◆ **Requirement**
While you copy the lines below, skip the pictures and keep the rest exact.

========================================================================

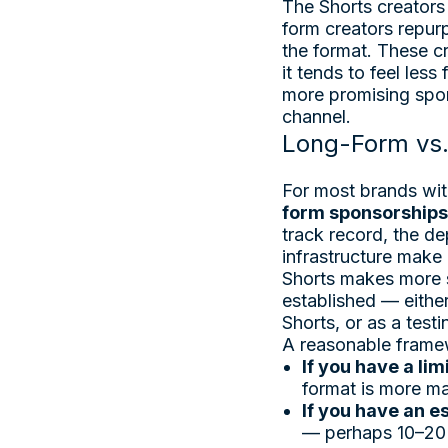
The Shorts creators 
form creators repurp
the format. These c
it tends to feel les
more promising spon
channel.
Long-Form vs.
For most brands wit
form sponsorships
track record, the de
infrastructure make
Shorts makes more s
established — either
Shorts, or as a test
A reasonable framew
If you have a li
format is more mat
If you have an 
— perhaps 10–20% 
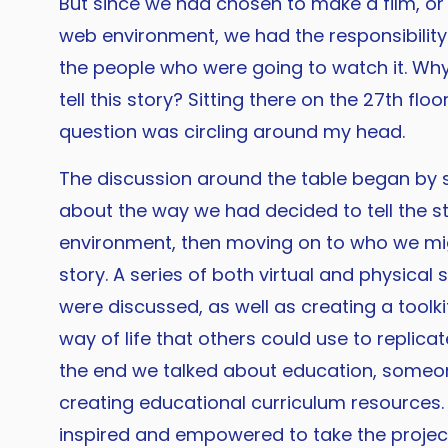
But since we had chosen to make a film, or 
web environment, we had the responsibility
the people who were going to watch it. Wh
tell this story? Sitting there on the 27th floo
question was circling around my head.
The discussion around the table began by 
about the way we had decided to tell the s
environment, then moving on to who we mig
story. A series of both virtual and physical 
were discussed, as well as creating a toolk
way of life that others could use to replicate
the end we talked about education, some
creating educational curriculum resources. 
inspired and empowered to take the project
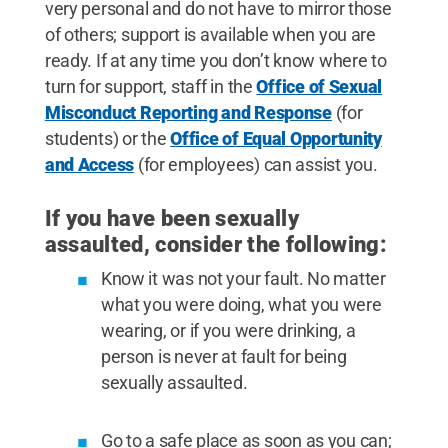
very personal and do not have to mirror those
of others; support is available when you are
ready. If at any time you don’t know where to
turn for support, staff in the
Office of Sexual
Misconduct Reporting and Response
(for
students) or the
Office of Equal Opportunity
and Access
(for employees) can assist you.
If you have been sexually
assaulted, consider the following:
Know it was not your fault. No matter
what you were doing, what you were
wearing, or if you were drinking, a
person is never at fault for being
sexually assaulted.
Go to a safe place as soon as you can;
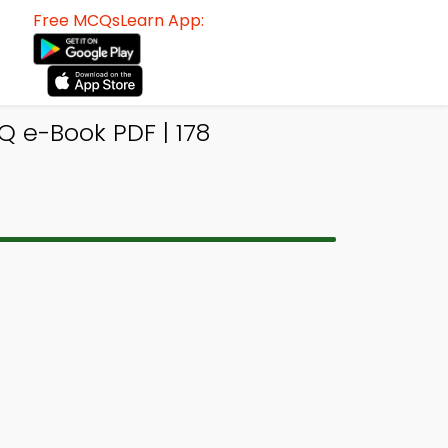
Free MCQsLearn App:
Q e-Book PDF | 178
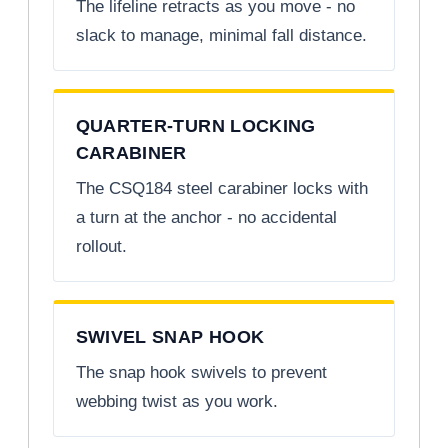
The lifeline retracts as you move - no
slack to manage, minimal fall distance.
QUARTER-TURN LOCKING
CARABINER
The CSQ184 steel carabiner locks with
a turn at the anchor - no accidental
rollout.
SWIVEL SNAP HOOK
The snap hook swivels to prevent
webbing twist as you work.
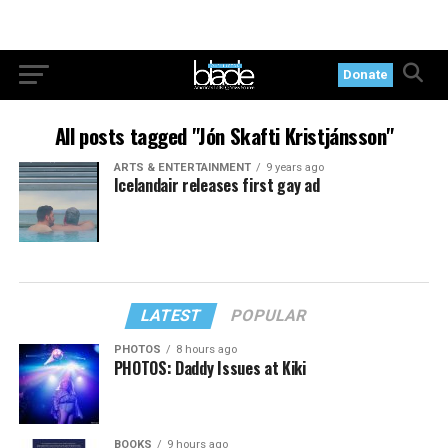
Donate
All posts tagged "Jón Skafti Kristjánsson"
ARTS & ENTERTAINMENT
9 years ago
Icelandair releases first gay ad
LATEST
POPULAR
PHOTOS
8 hours ago
PHOTOS: Daddy Issues at Kiki
BOOKS
9 hours ago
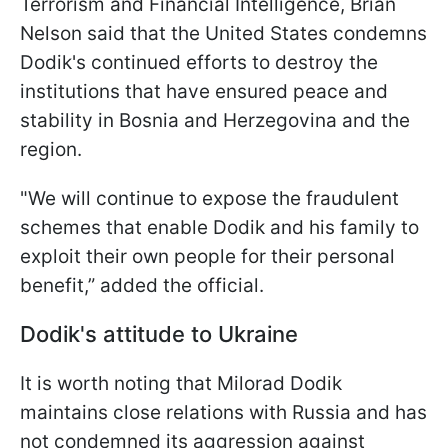
Terrorism and Financial Intelligence, Brian
Nelson said that the United States condemns
Dodik's continued efforts to destroy the
institutions that have ensured peace and
stability in Bosnia and Herzegovina and the
region.
"We will continue to expose the fraudulent
schemes that enable Dodik and his family to
exploit their own people for their personal
benefit,” added the official.
Dodik's attitude to Ukraine
It is worth noting that Milorad Dodik
maintains close relations with Russia and has
not condemned its aggression against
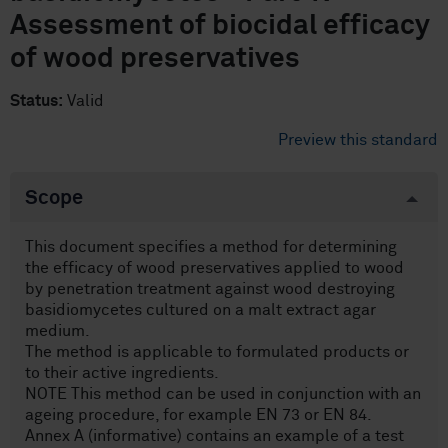
Assessment of biocidal efficacy
of wood preservatives
Status:
Valid
Preview this standard
Scope
This document specifies a method for determining
the efficacy of wood preservatives applied to wood
by penetration treatment against wood destroying
basidiomycetes cultured on a malt extract agar
medium.
The method is applicable to formulated products or
to their active ingredients.
NOTE This method can be used in conjunction with an
ageing procedure, for example EN 73 or EN 84.
Annex A (informative) contains an example of a test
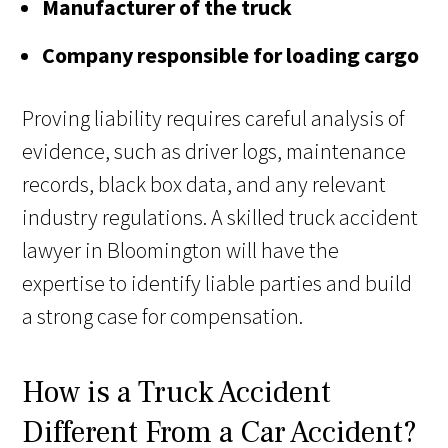
Manufacturer of the truck
Company responsible for loading cargo
Proving liability requires careful analysis of
evidence, such as driver logs, maintenance
records, black box data, and any relevant
industry regulations. A skilled truck accident
lawyer in Bloomington will have the
expertise to identify liable parties and build
a strong case for compensation.
How is a Truck Accident
Different From a Car Accident?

========================================================================

◆ **Response below**
The Shorts creators 
form creators repurp
the format. These c
it tends to feel les
more promising spon
channel.
Long-Form vs.
For most brands wit
form sponsorships
track record, the de
infrastructure make
Shorts makes more s
established — either
Shorts, or as a test
A reasonable framew
If you have a li
format is more mat
If you have an 
— perhaps 10–20% 
But since we had chosen to make a film, or 
web environment, we had the responsibility
the people who were going to watch it. Wh
tell this story? Sitting there on the 27th floo
question was circling around my head.
The discussion around the table began by 
about the way we had decided to tell the s
environment, then moving on to who we mig
story. A series of both virtual and physical 
were discussed, as well as creating a toolk
way of life that others could use to replicate
the end we talked about education, some
creating educational curriculum resources. 
inspired and empowered to take the project
very personal and do not have to mirror those
of others; support is available when you are
ready. If at any time you don’t know where to
turn for support, staff in the
Office of Sexual
Misconduct Reporting and Response
(for
students) or the
Office of Equal Opportunity
and Access
(for employees) can assist you.
If you have been sexually
assaulted, consider the following:
Know it was not your fault. No matter
what you were doing, what you were
wearing, or if you were drinking, a
person is never at fault for being
sexually assaulted.
Go to a safe place as soon as you can;
Free MCQsLearn App:
Q e-Book PDF | 178
The lifeline retracts as you move - no
slack to manage, minimal fall distance.
QUARTER-TURN LOCKING
CARABINER
The CSQ184 steel carabiner locks with
a turn at the anchor - no accidental
rollout.
SWIVEL SNAP HOOK
The snap hook swivels to prevent
webbing twist as you work.
Donate
All posts tagged "Jón Skafti Kristjánsson"
ARTS & ENTERTAINMENT
9 years ago
Icelandair releases first gay ad
LATEST
POPULAR
PHOTOS
8 hours ago
PHOTOS: Daddy Issues at Kiki
BOOKS
9 hours ago
Terrorism and Financial Intelligence, Brian
Nelson said that the United States condemns
Dodik's continued efforts to destroy the
institutions that have ensured peace and
stability in Bosnia and Herzegovina and the
region.
"We will continue to expose the fraudulent
schemes that enable Dodik and his family to
exploit their own people for their personal
benefit,” added the official.
Dodik's attitude to Ukraine
It is worth noting that Milorad Dodik
maintains close relations with Russia and has
not condemned its aggression against
Assessment of biocidal efficacy
of wood preservatives
Status:
Valid
Preview this standard
Scope
This document specifies a method for determining
the efficacy of wood preservatives applied to wood
by penetration treatment against wood destroying
basidiomycetes cultured on a malt extract agar
medium.
The method is applicable to formulated products or
to their active ingredients.
NOTE This method can be used in conjunction with an
ageing procedure, for example EN 73 or EN 84.
Annex A (informative) contains an example of a test
Manufacturer of the truck
Company responsible for loading cargo
Proving liability requires careful analysis of
evidence, such as driver logs, maintenance
records, black box data, and any relevant
industry regulations. A skilled truck accident
lawyer in Bloomington will have the
expertise to identify liable parties and build
a strong case for compensation.
How is a Truck Accident
Different From a Car Accident?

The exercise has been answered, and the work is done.